Date Tue, 04 Apr 2017 01:23:37 GMT
You probably don't want null safe equals (<=>) with a left join.

On Mon, Apr 3, 2017 at 5:46 PM gjohnson35 <gjohnson@artemishealth.com>
wrote:

> The join condition with && is throwing an exception:
>
>  val df = baseDF.join(mccDF, mccDF("medical_claim_id") <=>
> baseDF("medical_claim_id")
>       && mccDF("medical_claim_detail_id") <=>
> baseDF("medical_claim_detail_id"), "left")
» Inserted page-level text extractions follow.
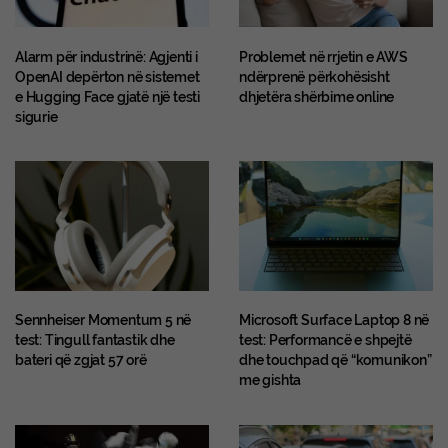
Alarm për industrinë: Agjenti i
Problemet në rrjetin e AWS
OpenAI depërton në sistemet
ndërprenë përkohësisht
e Hugging Face gjatë një testi
dhjetëra shërbime online
sigurie
Sennheiser Momentum 5 në
Microsoft Surface Laptop 8 në
test: Tingull fantastik dhe
test: Performancë e shpejtë
bateri që zgjat 57 orë
dhe touchpad që “komunikon”
me gishta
>       .join(revCdDF, revCdDF("revenue_code_padded_str") <=>
> mccDF("mcc_code"), "left")
>       .select(baseDF("medical_claim_id"),
> baseDF("medical_claim_detail_id"),
> baseDF("revenue_code"), baseDF("rev_code_distinct_count"),
>         baseDF("rtos_1_1_count"), baseDF("rtos_1_0_count"),
> baseDF("er_visit_flag"), baseDF("observation_stay_flag"),
>         revCdDF("rtos_2_code"), revCdDF("rtos_2_hierarchy"))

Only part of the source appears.